#### [GOAL OF THE EXERCISE]
Each line of the material holding the word "Sophia" must be identified and copied.

#### [RECORDED INFORMATION]

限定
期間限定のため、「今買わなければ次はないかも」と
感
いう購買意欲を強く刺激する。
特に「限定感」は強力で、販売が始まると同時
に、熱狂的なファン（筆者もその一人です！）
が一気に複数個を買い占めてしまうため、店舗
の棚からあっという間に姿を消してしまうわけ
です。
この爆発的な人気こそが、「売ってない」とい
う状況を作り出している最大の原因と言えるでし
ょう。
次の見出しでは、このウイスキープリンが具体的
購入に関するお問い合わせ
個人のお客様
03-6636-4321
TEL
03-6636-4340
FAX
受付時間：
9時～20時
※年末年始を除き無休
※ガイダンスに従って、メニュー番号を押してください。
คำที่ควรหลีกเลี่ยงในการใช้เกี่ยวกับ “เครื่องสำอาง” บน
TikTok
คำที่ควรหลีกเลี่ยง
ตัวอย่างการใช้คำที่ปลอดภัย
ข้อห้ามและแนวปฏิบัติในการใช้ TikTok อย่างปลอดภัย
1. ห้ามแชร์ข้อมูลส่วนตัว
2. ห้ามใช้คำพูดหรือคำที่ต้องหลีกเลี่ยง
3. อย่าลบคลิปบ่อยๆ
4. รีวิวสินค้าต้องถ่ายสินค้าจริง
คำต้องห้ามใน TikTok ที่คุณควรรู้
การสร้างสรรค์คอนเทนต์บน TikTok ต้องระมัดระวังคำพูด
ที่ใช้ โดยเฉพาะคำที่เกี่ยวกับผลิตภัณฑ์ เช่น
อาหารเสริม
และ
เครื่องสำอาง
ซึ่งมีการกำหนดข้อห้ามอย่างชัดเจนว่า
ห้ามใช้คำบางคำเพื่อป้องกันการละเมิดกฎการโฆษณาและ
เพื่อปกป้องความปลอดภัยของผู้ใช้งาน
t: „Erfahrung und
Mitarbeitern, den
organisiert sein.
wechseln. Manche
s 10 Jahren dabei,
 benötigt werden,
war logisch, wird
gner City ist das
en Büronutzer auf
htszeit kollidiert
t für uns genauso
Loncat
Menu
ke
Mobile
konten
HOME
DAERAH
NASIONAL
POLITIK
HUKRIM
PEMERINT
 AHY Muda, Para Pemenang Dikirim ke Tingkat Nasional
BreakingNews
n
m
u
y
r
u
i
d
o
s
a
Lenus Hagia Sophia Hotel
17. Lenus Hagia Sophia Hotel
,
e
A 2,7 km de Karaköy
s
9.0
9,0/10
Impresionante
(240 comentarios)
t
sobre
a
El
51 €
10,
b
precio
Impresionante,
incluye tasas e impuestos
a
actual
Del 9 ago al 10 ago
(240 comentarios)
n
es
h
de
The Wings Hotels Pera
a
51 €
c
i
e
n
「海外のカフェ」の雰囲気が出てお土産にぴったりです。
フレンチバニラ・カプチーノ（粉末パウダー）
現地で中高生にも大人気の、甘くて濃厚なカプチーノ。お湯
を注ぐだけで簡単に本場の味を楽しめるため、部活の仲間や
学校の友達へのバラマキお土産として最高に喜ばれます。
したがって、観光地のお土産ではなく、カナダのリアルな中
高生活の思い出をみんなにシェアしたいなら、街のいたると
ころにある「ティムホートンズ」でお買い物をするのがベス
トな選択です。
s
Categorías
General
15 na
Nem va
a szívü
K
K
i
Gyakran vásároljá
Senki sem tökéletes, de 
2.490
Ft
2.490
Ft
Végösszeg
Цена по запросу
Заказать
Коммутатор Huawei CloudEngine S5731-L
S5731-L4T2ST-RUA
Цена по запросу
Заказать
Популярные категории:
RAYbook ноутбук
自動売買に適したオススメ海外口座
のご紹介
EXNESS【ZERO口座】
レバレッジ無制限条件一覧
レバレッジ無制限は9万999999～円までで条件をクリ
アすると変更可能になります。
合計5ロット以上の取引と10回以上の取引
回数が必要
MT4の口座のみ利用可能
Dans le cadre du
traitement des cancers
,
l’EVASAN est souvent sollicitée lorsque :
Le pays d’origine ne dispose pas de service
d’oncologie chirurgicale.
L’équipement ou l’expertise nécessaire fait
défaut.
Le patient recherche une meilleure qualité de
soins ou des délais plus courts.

--

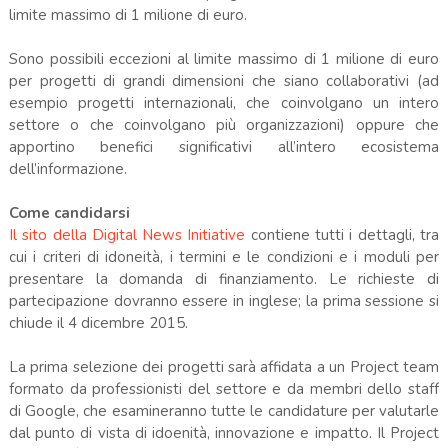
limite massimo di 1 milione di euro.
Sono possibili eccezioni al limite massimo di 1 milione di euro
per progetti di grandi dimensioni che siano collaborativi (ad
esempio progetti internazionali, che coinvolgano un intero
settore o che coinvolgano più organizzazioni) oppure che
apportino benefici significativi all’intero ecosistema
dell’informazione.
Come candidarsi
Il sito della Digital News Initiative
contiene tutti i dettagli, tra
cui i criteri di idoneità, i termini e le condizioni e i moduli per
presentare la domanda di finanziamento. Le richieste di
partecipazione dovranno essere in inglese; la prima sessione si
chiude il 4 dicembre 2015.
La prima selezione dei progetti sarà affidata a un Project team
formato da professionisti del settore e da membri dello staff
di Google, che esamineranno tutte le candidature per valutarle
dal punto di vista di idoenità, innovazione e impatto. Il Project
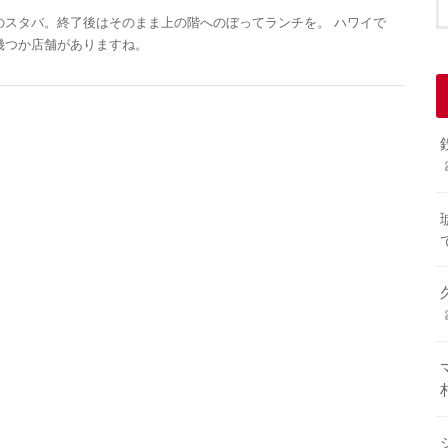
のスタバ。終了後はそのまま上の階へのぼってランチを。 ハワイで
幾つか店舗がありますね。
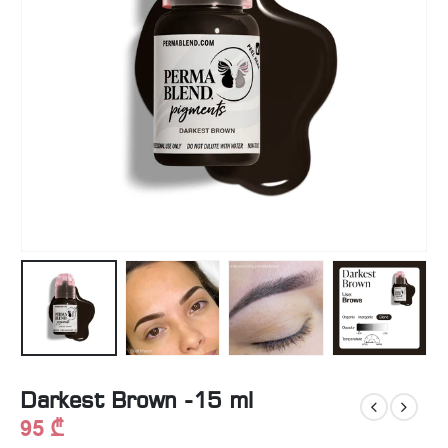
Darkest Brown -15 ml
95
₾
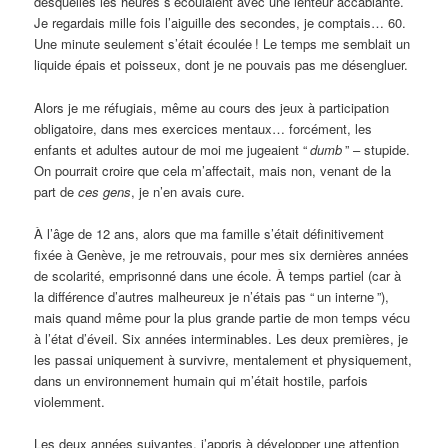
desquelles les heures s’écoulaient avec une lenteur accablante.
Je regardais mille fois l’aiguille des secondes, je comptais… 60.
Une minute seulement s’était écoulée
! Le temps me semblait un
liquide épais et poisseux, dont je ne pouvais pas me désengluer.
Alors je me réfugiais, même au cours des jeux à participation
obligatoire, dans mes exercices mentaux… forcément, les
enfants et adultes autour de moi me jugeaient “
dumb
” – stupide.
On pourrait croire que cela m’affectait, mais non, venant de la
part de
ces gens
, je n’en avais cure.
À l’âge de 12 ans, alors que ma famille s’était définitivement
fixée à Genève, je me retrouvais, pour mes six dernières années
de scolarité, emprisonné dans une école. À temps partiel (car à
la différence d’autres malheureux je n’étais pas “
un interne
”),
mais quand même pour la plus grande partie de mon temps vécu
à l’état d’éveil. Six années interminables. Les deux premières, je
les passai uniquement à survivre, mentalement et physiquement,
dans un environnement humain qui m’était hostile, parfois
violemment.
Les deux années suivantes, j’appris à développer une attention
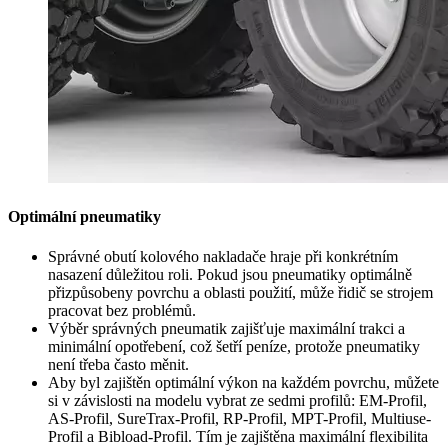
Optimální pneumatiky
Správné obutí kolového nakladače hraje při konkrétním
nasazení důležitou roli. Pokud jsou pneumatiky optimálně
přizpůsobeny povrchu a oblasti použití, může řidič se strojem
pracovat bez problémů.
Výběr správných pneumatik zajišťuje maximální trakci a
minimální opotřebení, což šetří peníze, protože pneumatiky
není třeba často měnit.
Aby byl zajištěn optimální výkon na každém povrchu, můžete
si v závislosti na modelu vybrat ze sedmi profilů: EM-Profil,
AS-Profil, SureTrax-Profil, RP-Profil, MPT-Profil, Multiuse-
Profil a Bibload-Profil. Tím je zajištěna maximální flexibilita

#### [EXERCISE RESULT]
Lenus Hagia Sophia Hotel
17. Lenus Hagia Sophia Hotel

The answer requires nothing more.